To: TigerPaw who wrote (31669)10/23/2004 10:23:49 PM
From: Selectric II  Read Replies (3) | Respond to of 173976
 
You appear to be remarkably uninformed.

It's official: Fastows go to jail

By Greg Farrell, USA TODAY
Former Enron (ENRNQ) executives Andrew and Lea Fastow Wednesday agreed to go to jail, a development that turns a pivotal player in the energy firm's accounting scandal into a prosecution witness.


Andrew Fastow arrives at the federal courthouse in Houston with one of his attorneys.
By David J. Phillip, AP

After a week of wavering over whether to accept a plea agreement from the Enron Task Force, the Fastows signed a deal that requires Andrew Fastow — the company's former chief financial officer — to help prosecutors as they try to build cases against former Enron chairman Ken Lay and former CEO Jeff Skilling.

In two years, the Enron Task Force has brought charges against 26 people, 19 of them former Enron executives. Counting the Fastows, it has won convictions against seven people and former Enron auditor Arthur Andersen.

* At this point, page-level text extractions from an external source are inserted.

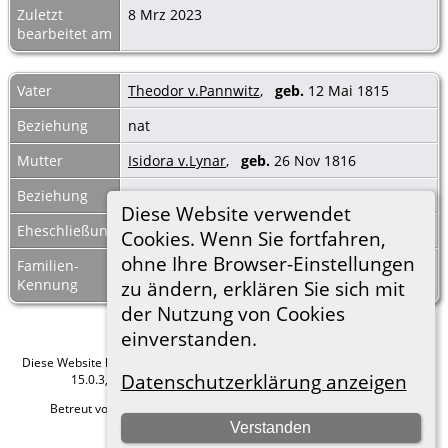
Zuletzt
8 Mrz 2023
bearbeitet am
Vater
Theodor v.Pannwitz
,
geb.
12 Mai 1815
Beziehung
nat
Mutter
Isidora v.Lynar
,
geb.
26 Nov 1816
Beziehung
nat
Diese Website verwendet
Eheschließung
17 Okt 1841
Cookies. Wenn Sie fortfahren,
ohne Ihre Browser-Einstellungen
Familien-
F58781
Familienblatt
|
Kennung
Familientafel
zu ändern, erklären Sie sich mit
der Nutzung von Cookies
einverstanden.
Diese Website läuft mit
The Next Generation of Genealogy Sitebuilding
v.
Datenschutzerklärung anzeigen
15.0.3, programmiert von Darrin Lythgoe © 2001-2026.
Betreut von
Roland zu Dortmund e.V.
. |
Datenschutzerklärung
.
Verstanden
Hier geht es zum Impressum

Fastow's guilty plea is "very significant because he's the first Enron executive who sat on the 50th floor who's agreed to cooperate with us," says Leslie Caldwell, head of the Enron Task Force, referring to Enron's senior executive suite. "He's going to give us a window into what happened on the 50th floor."

A few years ago, Enron was a highflying energy trading company that had transformed itself from a sleepy gas pipeline outfit into a powerhouse in energy markets. According to its financial statements, it was the USA's seventh-largest company, with a market capitalization of more than $60 billion.

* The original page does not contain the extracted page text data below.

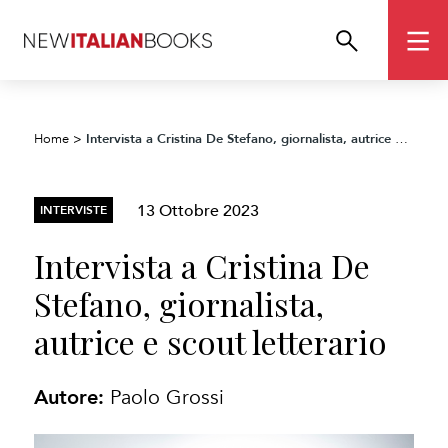
Intervista a Cristina De Stefano, giornalista, autrice e scout letterario
Home
>
13 Ottobre 2023
INTERVISTE
Intervista a Cristina De
Stefano, giornalista,
autrice e scout letterario
Autore:
Paolo Grossi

But in October 2001, the company said it had lost more than $500 million. Later, it admitted that its earnings had been inflated through multiple transactions with investment partnerships that Fastow controlled. The next month, it announced that previous years' financial statements were unreliable. Its share price plummeted and a planned merger with Dynegy fell through. In December 2001, Enron sought bankruptcy-court protection.

According to his plea agreement, Fastow will serve 10 years in prison after pleading guilty to two counts of conspiracy to commit securities and wire fraud. His wife, a former Enron assistant treasurer who pleaded guilty to filing a false joint income tax return, will serve at least five months. They also agreed to forfeit more than $29 million.

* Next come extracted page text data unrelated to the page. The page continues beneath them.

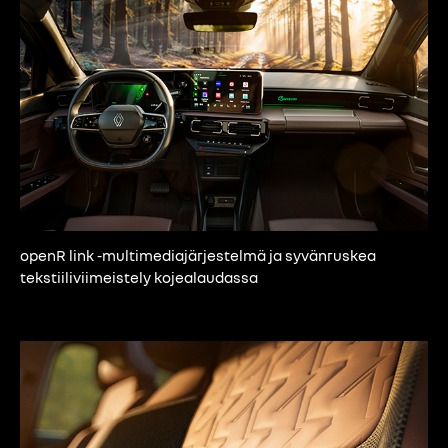
openR link -multimediajärjestelmä ja syvänruskea
tekstiiliviimeistely kojealaudassa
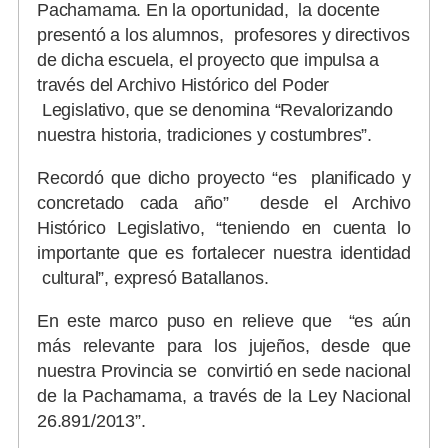
Pachamama. En la oportunidad, la docente
presentó a los alumnos, profesores y directivos
de dicha escuela, el proyecto que impulsa a
través del Archivo Histórico del Poder
Legislativo, que se denomina “Revalorizando
nuestra historia, tradiciones y costumbres”.
Recordó que dicho proyecto “es planificado y
concretado cada año” desde el Archivo
Histórico Legislativo, “teniendo en cuenta lo
importante que es fortalecer nuestra identidad
cultural”, expresó Batallanos.
En este marco puso en relieve que “es aún
más relevante para los jujeños, desde que
nuestra Provincia se convirtió en sede nacional
de la Pachamama, a través de la Ley Nacional
26.891/2013”.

The pair wanted to avoid the possibility that both might be in jail, and away from their two young boys, for an extended period.

"The defendants are able to receive sentences that are far below what they would ever receive if they went to trial and lost, and the government is able to proceed to a conclusion of the Enron case much quicker," says Houston lawyer Philip Hilder, a former federal prosecutor.

Skilling's attorney, Bruce Hiler, says, "We understand why people would want to enter pleas, but it doesn't change the truth. We think if objectivity wins out, there is no case against our client."